Attorney Sarah Moore Fass conducted an investigation of Little's grievance. On June 19, 2000, Fass interviewed Little. During the interview, Little "affirmatively stated that she did not think that she was treated differently because of her age or race." A dismissal of Little's grievance followed the investigation.
In August, 2000, Little filed a formal complaint against Northeast Utilities for similar discriminatory reasons with the Connecticut Commission on Human Rights and Opportunities ("CHRO"). On May 24, 2001, and again on October 18, 2001, Little amended this complaint to include a charge that Northeast Utilities retaliated against her for filing the grievances. After an investigator found no reasonable cause for the complaint on the merits, the CHRO dismissed Little's grievance and denied a later motion for reconsideration.
In 2001, after filing the complaint with the CHRO, Little received another performance review report. This report was her worst to date as she received an overall rating that only "marginally met" Northeast Utilities' standards. Further, the report noted that Little needed to improve her schedule adherence, her communication with supervisors and coworkers, her attitude, and her attendance. Despite the problems cited on Little's performance reviews, Northeast Utilities never threatened Little with dismissal from her position at the company.
Little testified and alleges in her complaint that Northeast Utilities made this negative performance review as retaliation against her for filing the CHRO complaint and opposing discrimination in the workplace. Further, she testified that Northeast Utilities denied her promotions for this same reason. She explained that after filing the grievances "everything just changed." She further stated that "any little thing that [supervisors] could find to bring me in the office for, they were bringing me in."
Nevertheless, her Northeast Utilities supervisor, David Brown, stated that Little was only an average employee. As such, Brown testified that Northeast Utilities denied Little's applications for promotions because more qualified candidates received the positions. Additionally, during Little's own testimony, she explained that on a scale of 1 to 5, she considered a 4 or a 5 to be a good performance rating, and yet she acknowledged that she routinely received ratings of 3.
In his deposition, David Brown also recalled that at one point Little expressed to him that she felt "out of the loop" among her coworkers. The complaint also contains this allegation. However, Northeast Utilities employee, Diane Brown, testified that it was Little that removed herself from her coworkers as she was "kind of moody." Further, David Brown's testimony asserts that when he discussed this issue with Little and her former supervisor, Sandy Moreland, Little acknowledged that she sometimes removed herself from her coworkers.

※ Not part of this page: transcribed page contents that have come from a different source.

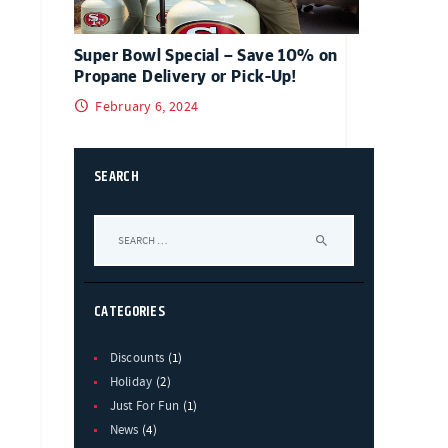
Super Bowl Special – Save 10% on
Propane Delivery or Pick-Up!
February 6, 2024
SEARCH
Search
for:
CATEGORIES
Discounts
(1)
Holiday
(2)
Just For Fun
(1)
News
(4)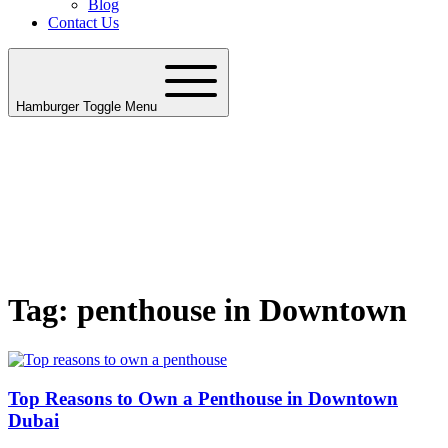
Blog
Contact Us
Hamburger Toggle Menu
Tag: penthouse in Downtown
Top Reasons to Own a Penthouse in Downtown
Dubai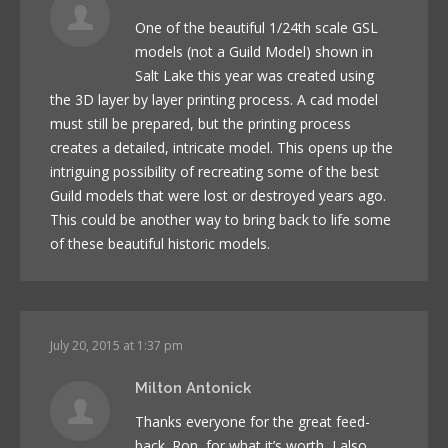
One of the beautiful 1/24th scale GSL
models (not a Guild Model) shown in
Salt Lake this year was created using
the 3D layer by layer printing process. A cad model
must still be prepared, but the printing process
creates a detailed, intricate model. This opens up the
intriguing possibility of recreating some of the best
Guild models that were lost or destroyed years ago.
This could be another way to bring back to life some
of these beautiful historic models.
July 20, 2015 at 1:37 pm
Milton Antonick
Thanks everyone for the great feed-
back. Ron, for what it’s worth, I also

Little also testified that she believed some of her coworkers suffered from harassment as well. She refers to coworker, Maryanne Donovan, as an example. Little explains Northeast Utilities employees harassed Donovan, a white woman, because of her smell and her hair. Little later admitted that all of her coworkers that she identified as suffering from harassment, were white.
Little further testified in her deposition that on one occasion, a coworker using hairspray in the work area sprayed the hairspray "directly in [her] face, numbing the left side of [her] face." The coworker received no reprimand after an inquiry into the matter revealed this incident was an accident. Nevertheless, Northeast Utilities supervisor Diane Brown still directed employees to stop using hairspray in the office so as to prevent further incidents.

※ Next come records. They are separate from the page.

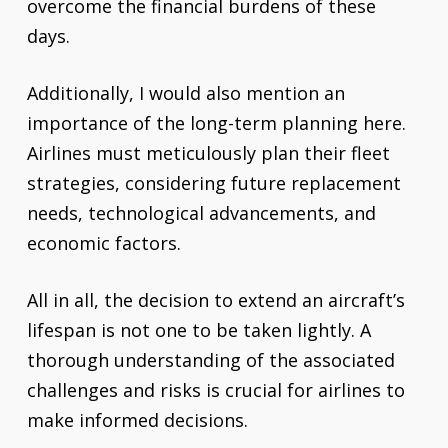
overcome the financial burdens of these
days.
Additionally, I would also mention an
importance of the long-term planning here.
Airlines must meticulously plan their fleet
strategies, considering future replacement
needs, technological advancements, and
economic factors.
All in all, the decision to extend an aircraft’s
lifespan is not one to be taken lightly. A
thorough understanding of the associated
challenges and risks is crucial for airlines to
make informed decisions.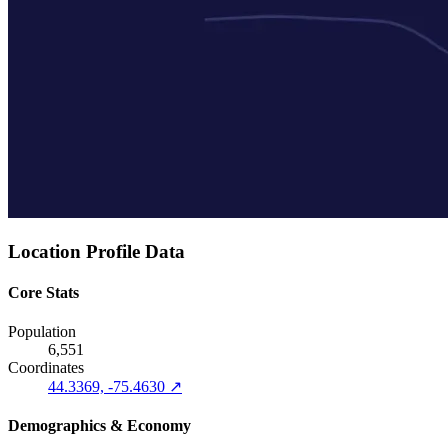
Location Profile Data
Core Stats
Population
6,551
Coordinates
44.3369, -75.4630 ↗
Demographics & Economy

In her deposition, Little also testified that on one occasion, her former supervisor, Sandy Moreland, referred to a customer as a "black bitch" when speaking with Little.
Due to the stressors of her duties while employed by Northeast Utilities and the indifference Little claims Northeast Utilities showed toward her grievances, Little requested a leave of absence, which Northeast Utilities granted.
Upon her return, Little faced neither a loss in pay, nor a demotion. Instead, she returned to her regular position. However, Little felt as though the policies and procedures required by her job criteria changed. Although she attempted to receive training she missed during her leave, Little asserts that Northeast Utilities rebuffed her requests. Still, Little testified that she did not know whether formal training was even offered during her absence. Moreover, Northeast Utilities contends that it requires all employees to receive training: "everyone not only received the training, everyone had to receive the training, and we signed off on them." So, David Brown testified, if someone missed training due to illness or some other reason, Northeast Utilities provided special training sessions.
On June 22, 2001, due to depression and physical illness related to her work environment, Little left her job permanently claiming constructive discharge. On May 17, 2005, Little commenced this action alleging violations of 42 U.S.C. § 1981, as well as the Fifth and Fourteenth Amendments. On November 10, 2005, the court granted the defendant's motion to dismiss Little's causes of action alleging violations of the Fifth and Fourteenth Amendments, but denied the motion to dismiss with respect to Little's § 1981 claim.
Little requested a release to sue from the United States Equal Employment Opportunity Commission ("EEOC") on January 31, 2002, and received the release to sue letter on February 7, 2002.
STANDARD
Summary judgment is appropriately granted when the evidentiary record shows that there are no genuine issues of material fact, and that the moving party is entitled to judgment as a matter of law. Fed.R.Civ.P. 56(c). In determining whether the record presents genuine issues for trial, the court must view all inferences and ambiguities in a light most favorable to the non-moving party. See Bryant v. Maffucci, 923 F.2d 979, 982 (2d Cir. 1991). A plaintiff raises a genuine issue of material fact if "the jury could reasonably find for the plaintiff." Anderson v. Liberty Lobby, Inc., 477 U.S. 242, 252 (1986). Rule 56(c) "provides that the mere existence of some alleged factual dispute between the parties will not defeat an otherwise properly supported motion for summary judgment; the requirement is that there is not a genuine issue of material fact." Id. at 247-48 (construing Fed.R.Civ.P. 56(c)).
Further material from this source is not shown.